FDA Lifts Clinical Hold On Gamida's Cryopreserved Formulation Of GDA-201

(RTTNews) - Gamida Cell Ltd. (GMDA), a clinical-stage biopharmaceutical company, on Tuesday announced that it has received FDA clearance to initiate a phase I/II trial of a cryopreserved formulation of GDA-201 in patients with diffuse large B cell lymphoma and follicular lymphoma.

Last October, the FDA had placed the company's application for the cryopreserved formulation of GDA-201 on clinical hold, pending modifications to donor eligibility procedures and sterility assay qualification.

Now that the clinical hold has been lifted, the company plans to initiate a phase I/II study with cryopreserved formulation of GDA-201 in patients with follicular and diffuse large B-cell lymphomas this year.

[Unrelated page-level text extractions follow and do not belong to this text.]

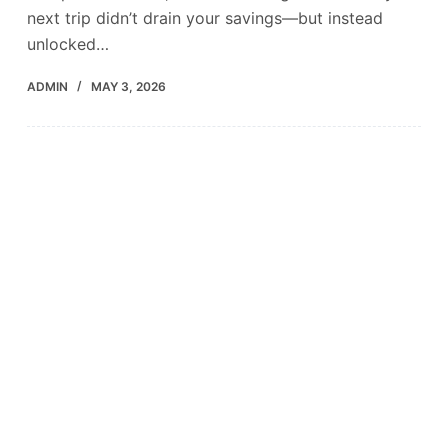
next trip didn’t drain your savings—but instead
unlocked…
ADMIN
MAY 3, 2026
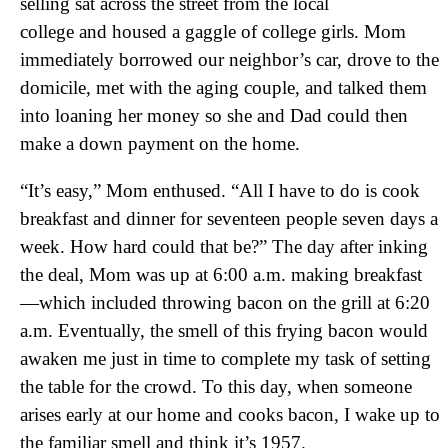
selling sat across the street from the local
college and housed a gaggle of college girls. Mom
immediately borrowed our neighbor’s car, drove to the
domicile, met with the aging couple, and talked them
into loaning her money so she and Dad could then
make a down payment on the home.
“It’s easy,” Mom enthused. “All I have to do is cook
breakfast and dinner for seventeen people seven days a
week. How hard could that be?” The day after inking
the deal, Mom was up at 6:00 a.m. making breakfast
—which included throwing bacon on the grill at 6:20
a.m. Eventually, the smell of this frying bacon would
awaken me just in time to complete my task of setting
the table for the crowd. To this day, when someone
arises early at our home and cooks bacon, I wake up to
the familiar smell and think it’s 1957.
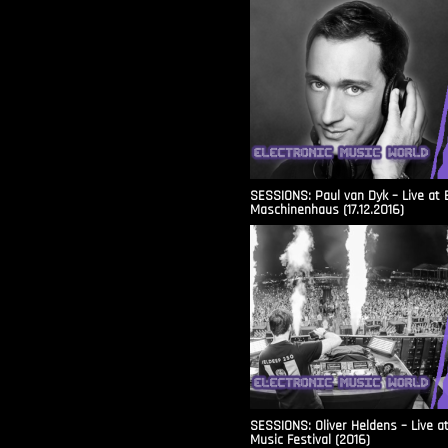
SESSIONS: Paul van Dyk – Live at 
Maschinenhaus (17.12.2016)
SESSIONS: Oliver Heldens – Live a
Music Festival (2016)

An earlier investigator-sponsored study evaluating the fresh formulation of GDA-201 had demonstrated durable complete responses in heavily pre-treated patients with relapsed or refractory lymphoma.

GDA-201 is an off-the-shelf cell therapy candidate for the treatment of follicular and diffuse large B cell lymphomas. It leverages the company's proprietary NAM technology platform to expand the number and functionality of NK cells to direct tumor cell killing properties and antibody-dependent cellular cytotoxicity.

The unique properties of Nicotinamide is expected to expand and metabolically modulate multiple cell types - including stem cells and natural killer cells - with appropriate growth factors to maintain the cells' active phenotype and enhance potency.

Shares of Gamida Cell are currently trading in pre-market at $3.42, up $0.60 or 21.28 percent from the previous close.